Learning: CSV vs Parquet format (Delta format (future work))

  1. Parquet format is highly efficient in columnar storage format and significant compression which can lead to smaller file sizes.
  2. Parquet is optimized for heavy operations and analytics.

Machine Learning Model Development:

Developing a machine learning model using Spark and Amazon Athena to predict credit card default users.

Pipeline Design:

  1. Data Query and Preprocessing: Athena Query
  2. Model Selection: Gradient Boosted Trees Classifier
  3. Hyperparameter Tuning: Ray Tune (Future Work)

Athena Query:

  1. Modified Athena query based on feature selection using feature importance.
  2. Remove columns with high Null values.
  3. Inner joined Customer ID from two tables for target feature.

Model Training Process, Evaluation and Results:

  1. Install Required Packages: boto3, pandas, matplotlib, numpy.
  2. Import Libraries: boto3 for AWS services, time for delays, matplotlib for plotting, pandas for data manipulation, and relevant PySpark modules.
  3. Athena Client Configuration: Configure with AWS credentials and region information.
  4. Execute Athena Query: Start and monitor query execution, specifying the S3 location for query output.
  5. Load Query Results: Read the result data from S3 into a Spark DataFrame upon query completion.
  6. Data Preparation:
  7. Drop customer_id column.
  8. Convert all remaining columns from string to double for numeric processing.
  9. Model Training and Evaluation:
  10. Split the data into training and testing sets (80%-20%).
  11. Define feature columns and use VectorAssembler to assemble features.
  12. Define and train a GBTClassifier model.
  13. Evaluate model performance using Accuracy and AUC-ROC metrics. Test Accuracy is 82.66% and AUC-ROC is 90.60%

Summary:

Utilizing Spark for scalable data processing and model training, the procedure combines data preparation, querying, and machine learning model creation. A serverless querying solution for retrieving data from S3 is offered by Amazon Athena. After that, the Gradient Boosted Tree classifier is trained and assessed, yielding metrics for model evaluation including accuracy and AUC.

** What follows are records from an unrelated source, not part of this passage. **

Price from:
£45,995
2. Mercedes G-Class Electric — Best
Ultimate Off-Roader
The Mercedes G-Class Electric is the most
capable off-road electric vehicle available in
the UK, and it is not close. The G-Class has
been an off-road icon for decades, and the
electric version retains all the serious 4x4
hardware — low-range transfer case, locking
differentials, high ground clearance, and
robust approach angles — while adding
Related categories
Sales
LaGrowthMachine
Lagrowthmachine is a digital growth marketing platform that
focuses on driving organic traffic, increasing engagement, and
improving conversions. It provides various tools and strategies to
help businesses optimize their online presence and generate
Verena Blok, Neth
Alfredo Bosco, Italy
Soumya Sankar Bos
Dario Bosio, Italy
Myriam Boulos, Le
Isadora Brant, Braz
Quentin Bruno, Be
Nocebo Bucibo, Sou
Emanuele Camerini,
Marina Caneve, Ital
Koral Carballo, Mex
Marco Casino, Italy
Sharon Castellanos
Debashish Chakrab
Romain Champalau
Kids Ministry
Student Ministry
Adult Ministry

Visualizations and Insights

AWS pipeline

Athena Query Stats

Athena Query Stats

Execution stages

Services Used: AWS EC2, S3, EMR, Glue, Athena, Spark

Challenges and Approach:

  1. Data Download Issues: Initial attempt to download the dataset from Kaggle API to a local machine and upload to S3 failed. Solution: Used an EC2 instance to pull data from the API and push to S3.
  2. Event Trigger with Lambda: Attempted to include Lambda to automatically trigger events once data is added to S3; understanding limitations is ongoing.
  3. Athena Query to Spark DataFrame: Plan to use Athena.Client.get_query_execution to convert dict to Spark DataFrame (future work).

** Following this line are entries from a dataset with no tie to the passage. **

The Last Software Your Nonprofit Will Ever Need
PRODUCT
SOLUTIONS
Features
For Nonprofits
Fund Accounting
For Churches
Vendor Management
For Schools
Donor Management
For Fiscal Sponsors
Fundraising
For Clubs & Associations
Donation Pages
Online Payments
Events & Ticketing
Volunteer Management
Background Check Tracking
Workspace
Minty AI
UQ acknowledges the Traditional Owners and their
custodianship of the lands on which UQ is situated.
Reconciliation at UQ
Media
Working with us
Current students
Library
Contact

Benefits of Distributed Computing:

The massive dataset was managed by distributed computing, which allowed for parallel processing and greatly shortened the time needed for model training and data preprocessing. The scalability and efficiency of the model were improved by this method, which also made it possible to handle larger datasets than could be handled on a single system. Utilizing parquet versus a CSV file.

Conclusion and Future Work:

With the use of the Kaggle Amex Default Prediction dataset, this project effectively created a pipeline for machine learning model to forecast credit card defaults. We were able to efficiently handle a big dataset using spark and Athena for serverless querying. We have used Parquet file format for better performance in data processing and effectively train the model by utilizing distributed computing resources with spark ML library, notably AWS EMR, and a strong data processing pipeline with Spark. The accuracy and AUC-ROC measures of the Gradient Boosted Trees classifier showed strong performance, indicating the model’s dependability and practicality.

  1. Handling Missing values in better way.
  2. Athena Query to Spark data frame
  3. Using Airflow to automate the process to handle periodic update.
  4. Deploying the classification model for real time inference. These improvements will greatly improving financial industry’s capacity in risk management by improving the current model and paving the way for a scalable, effective, and automated credit risk prediction system to avoid any high defaults rate.